Thanks to Yves Saint Laurent (and Instagram!), I wouldn't be surprised if you've already seen this divine oasis a million times over. So what's one more? Those deeply rich blues (my love for the color is everlasting - just call me La Femme Bleu), the rare gargantuan cacti, that soft bubbling water fountain, the charming bougainvillea, the refreshing breeze...I could go on endlessly. The gardens are so calming with loads of (good) shade, giving off a sense of peace that is the polar opposite to the otherwise chaotic and bustling city which hosts it. It's no surprise they're the most frequently visited in all of Marrakech - just make sure to get there early enough to avoid the major crowds and enjoy them properly.
The gardens were originally designed by French artist Jacques Majorelle in the 1920s and 1930s when he created his own shade of blue and commissioned an architect to design the villa for him. Majorelle would then spend numerous years here continuing to create his art while caring for the lush gardens until his death. It wasn't until 1966, after his death, that Yves Saint Laurent and his partner Pierre Bergé discovered the gardens after their first stay in Marrakech.

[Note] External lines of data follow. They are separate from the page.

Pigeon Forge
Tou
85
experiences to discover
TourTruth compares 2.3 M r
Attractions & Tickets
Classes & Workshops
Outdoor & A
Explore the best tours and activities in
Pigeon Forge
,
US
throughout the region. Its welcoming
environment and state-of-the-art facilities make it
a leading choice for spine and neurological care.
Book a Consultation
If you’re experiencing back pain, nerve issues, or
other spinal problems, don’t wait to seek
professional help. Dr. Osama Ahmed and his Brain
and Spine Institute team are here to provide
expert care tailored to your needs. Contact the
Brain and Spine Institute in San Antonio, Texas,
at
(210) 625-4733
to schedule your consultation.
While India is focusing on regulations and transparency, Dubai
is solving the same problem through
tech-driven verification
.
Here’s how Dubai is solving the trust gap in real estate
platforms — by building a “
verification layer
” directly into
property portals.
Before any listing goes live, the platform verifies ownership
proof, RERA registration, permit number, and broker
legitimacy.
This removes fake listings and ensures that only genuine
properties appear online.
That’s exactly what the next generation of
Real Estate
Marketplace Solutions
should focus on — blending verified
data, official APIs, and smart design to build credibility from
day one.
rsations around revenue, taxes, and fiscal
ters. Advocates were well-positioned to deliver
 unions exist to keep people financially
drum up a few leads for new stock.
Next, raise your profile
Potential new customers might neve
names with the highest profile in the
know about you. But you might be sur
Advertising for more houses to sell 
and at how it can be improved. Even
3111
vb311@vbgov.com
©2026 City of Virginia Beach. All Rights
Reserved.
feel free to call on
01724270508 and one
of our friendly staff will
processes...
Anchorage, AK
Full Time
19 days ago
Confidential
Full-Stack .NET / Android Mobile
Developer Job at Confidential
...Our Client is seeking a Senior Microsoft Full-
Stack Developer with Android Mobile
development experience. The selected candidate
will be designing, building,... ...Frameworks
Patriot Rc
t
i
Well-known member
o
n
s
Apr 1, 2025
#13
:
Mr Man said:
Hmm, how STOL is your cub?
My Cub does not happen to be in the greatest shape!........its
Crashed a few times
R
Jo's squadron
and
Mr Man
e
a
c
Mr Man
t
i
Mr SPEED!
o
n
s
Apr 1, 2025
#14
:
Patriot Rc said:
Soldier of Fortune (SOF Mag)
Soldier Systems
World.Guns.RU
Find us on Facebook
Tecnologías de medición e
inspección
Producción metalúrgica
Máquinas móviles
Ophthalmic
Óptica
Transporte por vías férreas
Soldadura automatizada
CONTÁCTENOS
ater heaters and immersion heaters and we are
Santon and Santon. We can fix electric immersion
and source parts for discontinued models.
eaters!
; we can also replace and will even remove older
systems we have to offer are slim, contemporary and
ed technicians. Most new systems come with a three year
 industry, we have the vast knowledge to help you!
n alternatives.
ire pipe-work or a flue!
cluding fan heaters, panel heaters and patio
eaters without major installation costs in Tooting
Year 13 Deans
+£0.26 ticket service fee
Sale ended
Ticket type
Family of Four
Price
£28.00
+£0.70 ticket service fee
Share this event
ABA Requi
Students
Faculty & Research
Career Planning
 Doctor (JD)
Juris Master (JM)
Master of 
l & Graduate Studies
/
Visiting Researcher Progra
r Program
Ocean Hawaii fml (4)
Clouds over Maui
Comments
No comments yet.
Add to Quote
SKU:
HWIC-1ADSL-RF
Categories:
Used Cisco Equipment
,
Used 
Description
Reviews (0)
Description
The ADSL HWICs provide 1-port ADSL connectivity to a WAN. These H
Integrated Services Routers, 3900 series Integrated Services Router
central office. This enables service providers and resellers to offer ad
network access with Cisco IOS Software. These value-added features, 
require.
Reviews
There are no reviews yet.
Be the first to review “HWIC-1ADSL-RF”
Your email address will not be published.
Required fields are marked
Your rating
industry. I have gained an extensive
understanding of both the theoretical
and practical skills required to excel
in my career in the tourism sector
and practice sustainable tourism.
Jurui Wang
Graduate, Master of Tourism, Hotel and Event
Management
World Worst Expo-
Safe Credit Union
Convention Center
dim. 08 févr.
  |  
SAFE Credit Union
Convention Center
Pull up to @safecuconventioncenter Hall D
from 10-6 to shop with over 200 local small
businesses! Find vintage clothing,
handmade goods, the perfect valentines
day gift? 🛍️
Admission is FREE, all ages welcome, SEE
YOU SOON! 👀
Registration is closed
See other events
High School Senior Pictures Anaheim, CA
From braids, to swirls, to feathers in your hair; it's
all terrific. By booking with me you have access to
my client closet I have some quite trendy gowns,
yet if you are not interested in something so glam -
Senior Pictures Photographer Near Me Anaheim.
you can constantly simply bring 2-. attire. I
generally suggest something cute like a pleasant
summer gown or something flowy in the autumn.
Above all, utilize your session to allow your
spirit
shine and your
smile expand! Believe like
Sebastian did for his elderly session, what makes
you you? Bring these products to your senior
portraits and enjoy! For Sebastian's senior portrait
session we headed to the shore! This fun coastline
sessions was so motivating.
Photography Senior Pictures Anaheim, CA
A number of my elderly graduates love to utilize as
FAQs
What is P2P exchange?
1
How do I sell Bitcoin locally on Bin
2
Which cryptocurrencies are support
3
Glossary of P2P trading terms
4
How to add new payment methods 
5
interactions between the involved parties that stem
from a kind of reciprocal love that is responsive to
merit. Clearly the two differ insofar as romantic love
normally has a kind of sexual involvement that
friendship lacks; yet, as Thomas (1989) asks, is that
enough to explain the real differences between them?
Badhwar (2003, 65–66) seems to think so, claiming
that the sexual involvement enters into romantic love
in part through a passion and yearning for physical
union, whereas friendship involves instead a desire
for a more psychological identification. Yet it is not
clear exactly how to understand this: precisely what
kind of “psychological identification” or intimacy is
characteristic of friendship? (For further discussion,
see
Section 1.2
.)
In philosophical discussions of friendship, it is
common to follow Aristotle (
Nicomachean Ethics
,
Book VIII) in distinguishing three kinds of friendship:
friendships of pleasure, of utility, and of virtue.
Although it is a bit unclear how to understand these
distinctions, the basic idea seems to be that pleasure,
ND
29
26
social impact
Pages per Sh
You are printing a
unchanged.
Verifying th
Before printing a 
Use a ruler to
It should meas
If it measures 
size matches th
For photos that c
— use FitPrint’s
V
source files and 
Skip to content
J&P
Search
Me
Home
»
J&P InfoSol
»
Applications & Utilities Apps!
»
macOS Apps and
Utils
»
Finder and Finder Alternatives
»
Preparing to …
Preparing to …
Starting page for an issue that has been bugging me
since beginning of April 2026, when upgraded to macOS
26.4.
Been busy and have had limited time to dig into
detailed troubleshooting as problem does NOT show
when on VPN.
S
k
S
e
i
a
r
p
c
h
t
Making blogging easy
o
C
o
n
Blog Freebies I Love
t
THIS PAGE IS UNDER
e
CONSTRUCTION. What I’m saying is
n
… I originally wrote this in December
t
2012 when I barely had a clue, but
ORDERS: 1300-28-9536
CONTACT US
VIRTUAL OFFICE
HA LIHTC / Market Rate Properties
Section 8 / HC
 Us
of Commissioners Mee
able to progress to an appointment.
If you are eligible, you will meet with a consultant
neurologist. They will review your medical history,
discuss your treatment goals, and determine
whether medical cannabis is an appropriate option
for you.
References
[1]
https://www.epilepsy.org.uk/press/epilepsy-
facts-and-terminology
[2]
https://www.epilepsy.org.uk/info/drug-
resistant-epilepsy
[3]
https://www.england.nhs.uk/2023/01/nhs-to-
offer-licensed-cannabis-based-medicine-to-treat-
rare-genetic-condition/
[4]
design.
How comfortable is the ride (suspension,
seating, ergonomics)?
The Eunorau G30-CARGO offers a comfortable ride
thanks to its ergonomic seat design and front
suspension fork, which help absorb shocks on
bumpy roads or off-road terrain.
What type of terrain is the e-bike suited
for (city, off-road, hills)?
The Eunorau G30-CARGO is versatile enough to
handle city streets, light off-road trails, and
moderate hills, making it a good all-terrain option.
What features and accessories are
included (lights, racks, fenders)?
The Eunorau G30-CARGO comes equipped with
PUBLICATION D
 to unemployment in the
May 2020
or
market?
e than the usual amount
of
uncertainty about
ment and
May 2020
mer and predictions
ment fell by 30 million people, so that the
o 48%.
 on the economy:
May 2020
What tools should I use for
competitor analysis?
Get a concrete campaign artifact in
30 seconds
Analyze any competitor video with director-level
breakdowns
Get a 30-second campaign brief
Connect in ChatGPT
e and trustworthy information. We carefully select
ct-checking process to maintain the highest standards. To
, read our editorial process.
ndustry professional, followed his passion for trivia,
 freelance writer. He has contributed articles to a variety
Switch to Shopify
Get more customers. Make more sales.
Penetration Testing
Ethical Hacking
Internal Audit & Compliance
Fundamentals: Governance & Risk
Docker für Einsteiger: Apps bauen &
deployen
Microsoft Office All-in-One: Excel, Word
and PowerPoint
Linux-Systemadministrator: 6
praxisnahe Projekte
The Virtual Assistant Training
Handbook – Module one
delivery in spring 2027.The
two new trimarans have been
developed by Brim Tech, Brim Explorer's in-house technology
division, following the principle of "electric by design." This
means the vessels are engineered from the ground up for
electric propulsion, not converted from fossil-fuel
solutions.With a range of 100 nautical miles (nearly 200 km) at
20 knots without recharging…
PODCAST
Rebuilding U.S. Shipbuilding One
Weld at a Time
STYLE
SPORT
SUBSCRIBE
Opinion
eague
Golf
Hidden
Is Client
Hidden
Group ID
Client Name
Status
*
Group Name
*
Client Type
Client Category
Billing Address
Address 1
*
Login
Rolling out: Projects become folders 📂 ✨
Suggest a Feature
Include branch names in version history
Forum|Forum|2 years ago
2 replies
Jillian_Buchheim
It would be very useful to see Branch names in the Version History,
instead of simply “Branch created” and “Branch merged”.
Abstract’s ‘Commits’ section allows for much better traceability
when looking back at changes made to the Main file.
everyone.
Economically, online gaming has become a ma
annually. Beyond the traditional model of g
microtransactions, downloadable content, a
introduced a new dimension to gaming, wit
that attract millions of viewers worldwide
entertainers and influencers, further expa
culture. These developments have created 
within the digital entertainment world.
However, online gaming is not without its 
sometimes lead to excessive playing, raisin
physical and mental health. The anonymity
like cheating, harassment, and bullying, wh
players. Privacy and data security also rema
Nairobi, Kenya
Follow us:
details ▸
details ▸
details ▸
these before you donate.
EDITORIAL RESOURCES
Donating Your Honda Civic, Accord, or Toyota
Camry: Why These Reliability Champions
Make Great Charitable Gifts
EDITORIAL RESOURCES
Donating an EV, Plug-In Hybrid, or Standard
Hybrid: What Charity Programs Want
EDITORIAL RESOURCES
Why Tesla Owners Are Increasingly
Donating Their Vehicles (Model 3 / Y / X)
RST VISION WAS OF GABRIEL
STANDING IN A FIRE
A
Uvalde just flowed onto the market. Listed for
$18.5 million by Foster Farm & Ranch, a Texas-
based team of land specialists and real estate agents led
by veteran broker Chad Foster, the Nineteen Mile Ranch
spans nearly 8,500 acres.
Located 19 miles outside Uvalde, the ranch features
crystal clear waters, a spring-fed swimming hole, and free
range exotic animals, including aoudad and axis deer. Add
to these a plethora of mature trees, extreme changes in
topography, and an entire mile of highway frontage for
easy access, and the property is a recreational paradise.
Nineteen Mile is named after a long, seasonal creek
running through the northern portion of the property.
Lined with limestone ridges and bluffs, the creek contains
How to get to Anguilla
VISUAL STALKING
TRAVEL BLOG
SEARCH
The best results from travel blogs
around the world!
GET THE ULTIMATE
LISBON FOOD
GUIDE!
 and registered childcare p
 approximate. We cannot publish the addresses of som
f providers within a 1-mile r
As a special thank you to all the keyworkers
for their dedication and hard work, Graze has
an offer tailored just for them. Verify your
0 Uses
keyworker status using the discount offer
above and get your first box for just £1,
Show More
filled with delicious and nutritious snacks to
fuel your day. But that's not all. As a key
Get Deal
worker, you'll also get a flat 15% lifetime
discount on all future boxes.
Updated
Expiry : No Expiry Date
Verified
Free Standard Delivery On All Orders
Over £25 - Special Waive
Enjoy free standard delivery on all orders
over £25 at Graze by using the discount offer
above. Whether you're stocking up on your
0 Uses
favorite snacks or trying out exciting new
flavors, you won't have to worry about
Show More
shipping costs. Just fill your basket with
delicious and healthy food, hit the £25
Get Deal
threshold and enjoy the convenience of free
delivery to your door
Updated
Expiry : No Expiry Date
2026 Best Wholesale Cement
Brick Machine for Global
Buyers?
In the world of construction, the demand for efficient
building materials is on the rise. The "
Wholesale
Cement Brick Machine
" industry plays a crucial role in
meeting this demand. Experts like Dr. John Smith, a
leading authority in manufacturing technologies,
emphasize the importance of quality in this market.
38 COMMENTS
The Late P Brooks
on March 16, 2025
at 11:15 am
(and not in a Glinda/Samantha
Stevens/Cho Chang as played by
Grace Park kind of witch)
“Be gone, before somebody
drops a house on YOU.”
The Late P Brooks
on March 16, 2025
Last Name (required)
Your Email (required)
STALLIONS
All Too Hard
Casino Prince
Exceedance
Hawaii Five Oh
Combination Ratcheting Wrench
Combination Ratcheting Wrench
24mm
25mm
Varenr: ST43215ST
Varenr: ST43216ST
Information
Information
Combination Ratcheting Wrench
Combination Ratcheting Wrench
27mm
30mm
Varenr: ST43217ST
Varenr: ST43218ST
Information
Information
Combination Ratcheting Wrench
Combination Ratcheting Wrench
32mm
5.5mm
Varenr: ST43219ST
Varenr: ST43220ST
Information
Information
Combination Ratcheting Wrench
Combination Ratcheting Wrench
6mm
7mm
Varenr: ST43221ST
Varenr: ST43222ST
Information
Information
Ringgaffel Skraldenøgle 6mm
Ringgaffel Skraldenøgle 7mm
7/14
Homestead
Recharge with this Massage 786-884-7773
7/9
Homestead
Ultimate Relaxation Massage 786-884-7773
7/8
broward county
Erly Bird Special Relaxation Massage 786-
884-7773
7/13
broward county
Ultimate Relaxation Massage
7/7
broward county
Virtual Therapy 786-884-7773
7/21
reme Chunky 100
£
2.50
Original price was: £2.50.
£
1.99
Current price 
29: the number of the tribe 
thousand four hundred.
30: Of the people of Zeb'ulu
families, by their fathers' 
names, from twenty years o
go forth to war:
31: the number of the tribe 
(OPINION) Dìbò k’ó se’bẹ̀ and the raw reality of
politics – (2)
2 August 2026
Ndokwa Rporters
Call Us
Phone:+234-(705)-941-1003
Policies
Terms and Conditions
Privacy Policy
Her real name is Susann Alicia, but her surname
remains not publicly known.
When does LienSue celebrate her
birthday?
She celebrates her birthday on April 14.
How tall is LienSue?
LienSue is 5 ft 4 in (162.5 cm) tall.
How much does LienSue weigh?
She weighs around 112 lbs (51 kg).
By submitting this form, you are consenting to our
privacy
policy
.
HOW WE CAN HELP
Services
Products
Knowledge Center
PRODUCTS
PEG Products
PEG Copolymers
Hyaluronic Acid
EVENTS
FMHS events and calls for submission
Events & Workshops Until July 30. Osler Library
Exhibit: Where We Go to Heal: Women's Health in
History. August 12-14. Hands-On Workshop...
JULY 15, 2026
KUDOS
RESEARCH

During my time in Marrakech, I actually visited the gardens twice. Once with my girlfriends to take pictures and just capture its beauty, and another to properly take it all in. It will only take you about 45 minutes to walk around the gardens, so I highly recommend you bring a book with you, find a cozy corner, and read there for a few hours if you can. Another worthwhile tip I discovered is that the gardens host a Café Majorelle, where you can combine your visit with an outdoor lunch. Entry is 70dh (about $7) with the additional meal going for around $12.
Overall, it definitely lives up to the hype. Part garden, part villa, part boutique, and part museum this one is definitely not to be missed.